Question

The major product of the following reaction is CH₂ = CH - CH₂ - OH product

• A. CH₃ - CHBr - CH₂Br
• B. CH₂ = CH - CH₂Br
• C. CH₃ - CHBr - CH₂ - OH
• D. CH₃ - CHOH - CH₂OH

Answer 1

The Correct Option is A

In the given reaction, the alkene reacts with excess HBr, leading to an electrophilic addition.

• The double bond in \( \text{CH}_2 = \text{CH} - \text{CH}_2 - \text{OH} \) breaks and the hydrogen from HBr adds to the most substituted carbon (according to Markovnikov's rule).
• The bromine atom (Br⁻) adds to the other carbon.
• Since there is excess HBr, both carbons of the double bond will be attached to bromine atoms, leading to the major product being a dibromide.

The correct answer is (A) : CH₃ - CHBr - CH₂Br.

Answer 2

To solve this problem, we need to determine the major product of the given reaction, which involves the addition of HBr to an alkene.

1. Analyzing the Reaction:
The given reaction is the addition of excess HBr to an alkene, specifically to propene (CH₂=CH-CH₃). In an alkene, the addition of HBr proceeds via an electrophilic addition mechanism, where the pi bond of the alkene reacts with the proton (H⁺) from HBr, generating a carbocation intermediate. The bromide ion (Br⁻) then attacks the carbocation, leading to the formation of the final product.

2. Markovnikov's Rule:
According to Markovnikov’s rule, when a protic acid (like HBr) adds to an asymmetrical alkene, the proton (H⁺) will add to the carbon of the double bond that has the greatest number of hydrogen atoms (the more substituted carbon), and the halide ion (Br⁻) will add to the carbon with fewer hydrogen atoms.

3. Reaction Mechanism:
The alkene in the given reaction is propene (CH₂=CH-CH₃). The double bond between the carbon atoms undergoes electrophilic addition:

• The proton (H⁺) from HBr adds to the carbon atom of the double bond with more hydrogens (the CH₂ group), resulting in the formation of a secondary carbocation at the C-2 position (CH₃-CH⁺-CH₃).
• The Br⁻ then attacks the carbocation, forming the major product, which is 2-bromopropane (CH₃-CHBr-CH₃).

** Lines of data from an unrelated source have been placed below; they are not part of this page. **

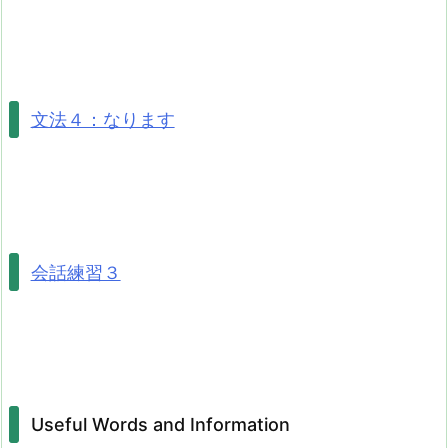
文法４：なります
会話練習３
Useful Words and Information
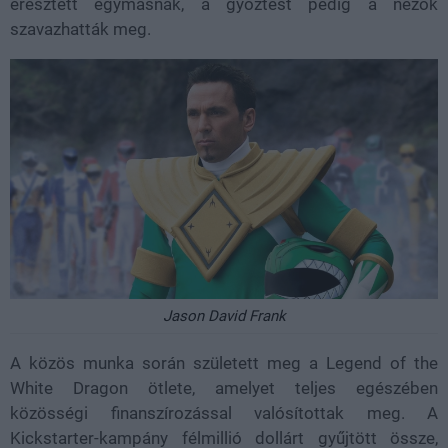
eresztett egymásnak, a győztest pedig a nézők
szavazhatták meg.
Jason David Frank
A közös munka során született meg a Legend of the
White Dragon ötlete, amelyet teljes egészében
közösségi finanszírozással valósítottak meg. A
Kickstarter-kampány félmillió dollárt gyűjtött össze,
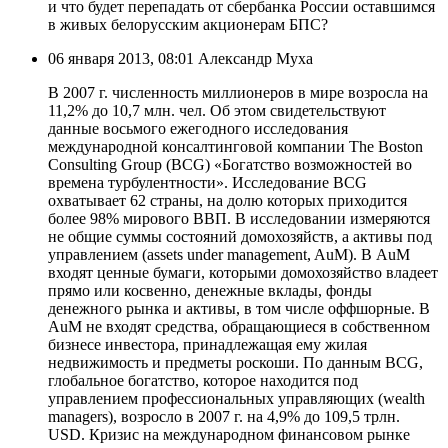
и что будет перепaдать от сбербанка России оставшимся
в живых белорусским акционерам БПС?
06 января 2013, 08:01 Александр Муха
В 2007 г. численность миллионеров в мире возросла на
11,2% до 10,7 млн. чел. Об этом свидетельствуют
данные восьмого ежегодного исследования
международной консалтинговой компании The Boston
Consulting Group (BCG) «Богатство возможностей во
времена турбулентности». Исследование BCG
охватывает 62 страны, на долю которых приходится
более 98% мирового ВВП. В исследовании измеряются
не общие суммы состояний домохозяйств, а активы под
управлением (assets under management, AuM). В AuM
входят ценные бумаги, которыми домохозяйство владеет
прямо или косвенно, денежные вклады, фонды
денежного рынка и активы, в том числе оффшорные. В
AuM не входят средства, обращающиеся в собственном
бизнесе инвестора, принадлежащая ему жилая
недвижимость и предметы роскоши. По данным BCG,
глобальное богатство, которое находится под
управлением профессиональных управляющих (wealth
managers), возросло в 2007 г. на 4,9% до 109,5 трлн.
USD. Кризис на международном финансовом рынке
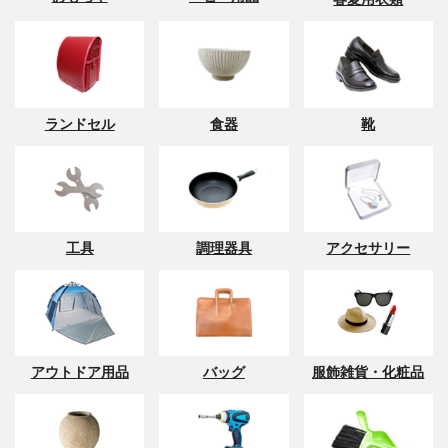
ランドセル
食器
靴
工具
調理器具
アクセサリー
アウトドア用品
バッグ
服飾雑貨・化粧品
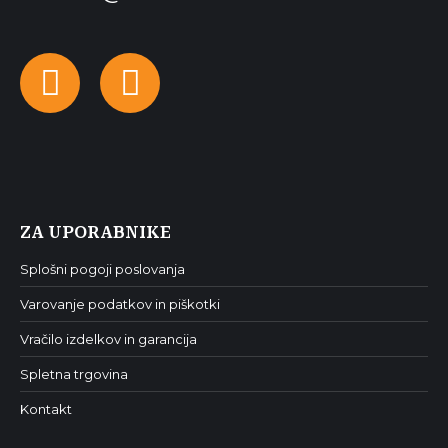
Facebook
Instagram
ZA UPORABNIKE
Splošni pogoji poslovanja
Varovanje podatkov in piškotki
Vračilo izdelkov in garancija
Spletna trgovina
Kontakt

4. Identifying the Major Product:
The major product of the reaction is 2-bromopropane (CH₃-CHBr-CH₃), as the bromine attaches to the carbon that was initially part of the double bond with fewer hydrogen atoms (C-2).

5. Reviewing the Options:
- Option (D) "CH₃-CHBr-CH₂Br" is incorrect because this product would imply the addition of two bromine atoms to the alkene, which is not the case in this reaction.
- Option (B) "CH₂=CH-CH₂Br" is incorrect because it suggests the formation of a terminal alkene, but the reaction with HBr leads to a saturated product.
- Option (C) "CH₃-CH₂-CH₂OH" is incorrect because the product should contain bromine, not a hydroxyl group.
- Option (A) "CH₃-CHBr-CH₃" is correct because it is the major product formed when excess HBr adds to the alkene under the given conditions.

Final Answer:
The major product of the reaction is (A) "CH₃-CHBr-CH₃".